*What is expected:* Search the entries for the string "hybrid" and give the number of lines that hold it, nothing more.

(Data supplied)

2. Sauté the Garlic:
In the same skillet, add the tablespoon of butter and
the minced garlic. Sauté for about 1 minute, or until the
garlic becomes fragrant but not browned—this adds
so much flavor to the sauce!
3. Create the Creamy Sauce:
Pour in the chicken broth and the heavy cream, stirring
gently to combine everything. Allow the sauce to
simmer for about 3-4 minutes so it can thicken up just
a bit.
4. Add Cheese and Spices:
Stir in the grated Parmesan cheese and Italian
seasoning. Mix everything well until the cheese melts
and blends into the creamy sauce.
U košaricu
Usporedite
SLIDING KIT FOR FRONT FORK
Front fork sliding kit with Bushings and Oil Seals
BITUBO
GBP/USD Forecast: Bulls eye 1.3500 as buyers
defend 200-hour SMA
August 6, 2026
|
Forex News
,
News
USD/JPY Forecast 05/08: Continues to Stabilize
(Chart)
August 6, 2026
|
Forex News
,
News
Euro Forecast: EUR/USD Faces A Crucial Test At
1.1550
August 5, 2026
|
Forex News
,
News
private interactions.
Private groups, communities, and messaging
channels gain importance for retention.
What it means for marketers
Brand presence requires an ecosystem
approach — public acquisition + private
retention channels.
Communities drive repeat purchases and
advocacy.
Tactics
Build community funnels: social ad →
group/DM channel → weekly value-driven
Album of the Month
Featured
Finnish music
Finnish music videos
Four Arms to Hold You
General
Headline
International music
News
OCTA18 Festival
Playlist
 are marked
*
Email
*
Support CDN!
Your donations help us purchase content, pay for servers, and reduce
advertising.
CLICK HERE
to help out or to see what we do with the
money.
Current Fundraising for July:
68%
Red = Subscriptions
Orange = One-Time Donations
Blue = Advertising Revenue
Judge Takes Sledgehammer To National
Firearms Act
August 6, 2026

(End Data supplied)
(Data supplied)

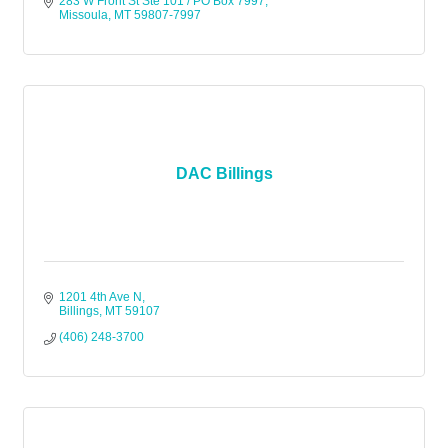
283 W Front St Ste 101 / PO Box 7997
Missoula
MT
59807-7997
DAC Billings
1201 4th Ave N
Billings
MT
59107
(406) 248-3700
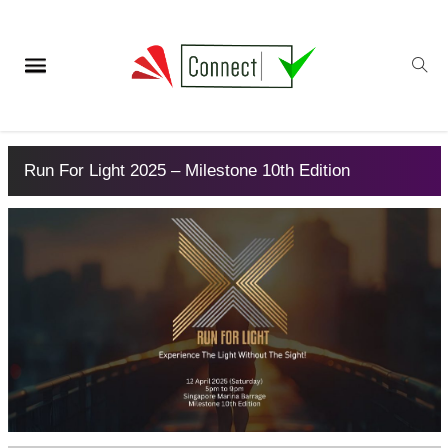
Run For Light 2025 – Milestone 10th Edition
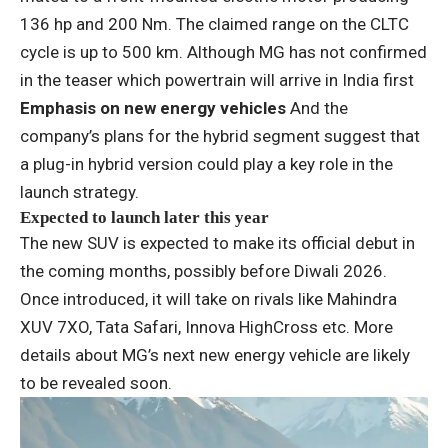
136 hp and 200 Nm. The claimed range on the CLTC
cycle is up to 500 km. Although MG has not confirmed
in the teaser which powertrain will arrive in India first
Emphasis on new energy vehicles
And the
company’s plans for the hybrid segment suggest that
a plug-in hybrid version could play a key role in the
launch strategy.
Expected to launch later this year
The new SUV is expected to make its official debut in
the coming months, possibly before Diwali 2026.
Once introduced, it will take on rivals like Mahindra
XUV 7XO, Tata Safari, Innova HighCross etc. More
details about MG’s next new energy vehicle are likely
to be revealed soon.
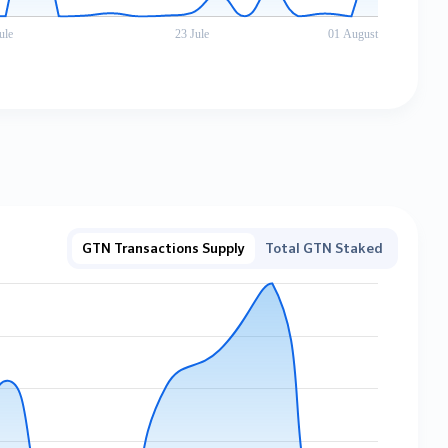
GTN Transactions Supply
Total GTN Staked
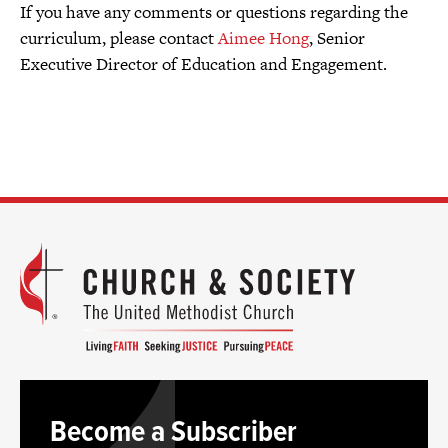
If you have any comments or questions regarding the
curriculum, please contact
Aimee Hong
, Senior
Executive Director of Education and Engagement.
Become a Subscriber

(End Data supplied)
(Data supplied)

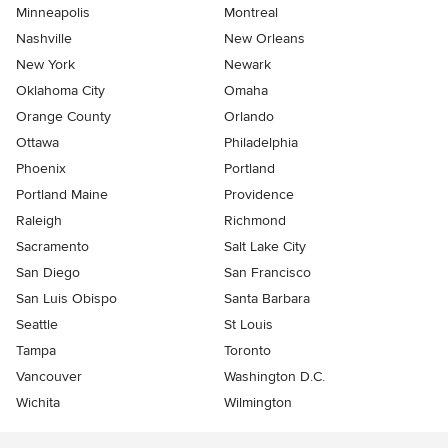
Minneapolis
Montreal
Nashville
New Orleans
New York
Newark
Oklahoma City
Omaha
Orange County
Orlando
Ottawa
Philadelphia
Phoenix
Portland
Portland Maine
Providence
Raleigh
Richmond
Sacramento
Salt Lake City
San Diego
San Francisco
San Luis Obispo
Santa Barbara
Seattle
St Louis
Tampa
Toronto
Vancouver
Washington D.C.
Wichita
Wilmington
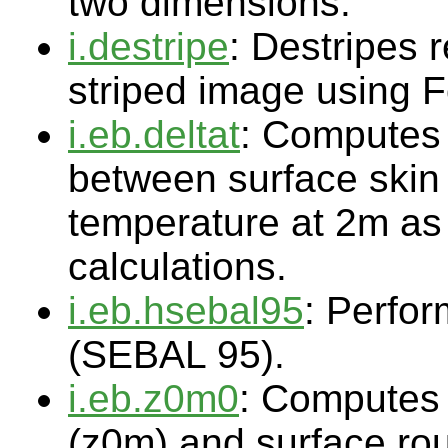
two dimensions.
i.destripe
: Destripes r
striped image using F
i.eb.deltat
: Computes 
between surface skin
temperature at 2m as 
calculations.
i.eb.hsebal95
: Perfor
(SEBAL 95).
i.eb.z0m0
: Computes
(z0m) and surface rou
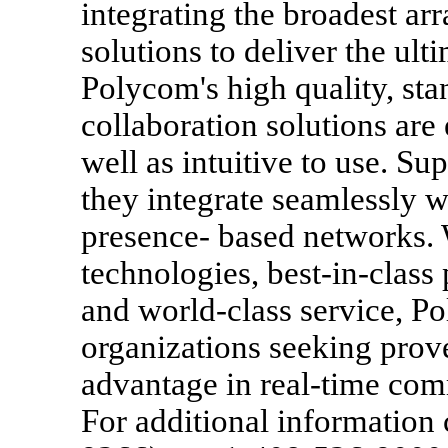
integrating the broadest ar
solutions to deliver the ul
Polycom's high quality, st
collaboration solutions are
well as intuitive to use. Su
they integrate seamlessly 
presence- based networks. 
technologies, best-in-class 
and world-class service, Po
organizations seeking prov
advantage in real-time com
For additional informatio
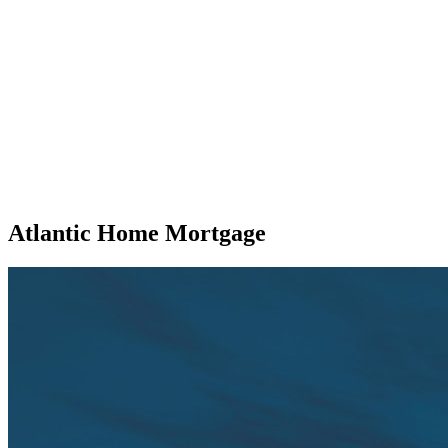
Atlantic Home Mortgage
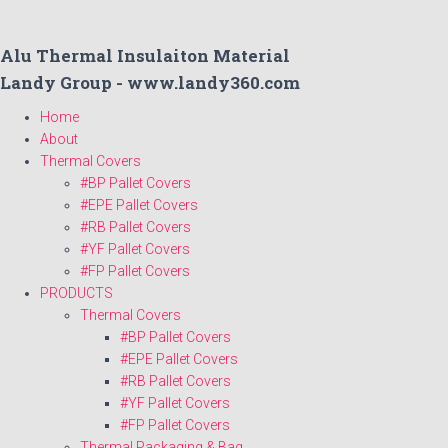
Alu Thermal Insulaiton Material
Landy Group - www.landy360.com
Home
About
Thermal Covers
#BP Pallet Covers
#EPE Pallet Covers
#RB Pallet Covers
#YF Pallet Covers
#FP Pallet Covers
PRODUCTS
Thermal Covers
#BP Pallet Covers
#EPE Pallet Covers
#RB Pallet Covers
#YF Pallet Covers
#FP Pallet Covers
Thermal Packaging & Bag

(End Data supplied)

*Exercise output:* 2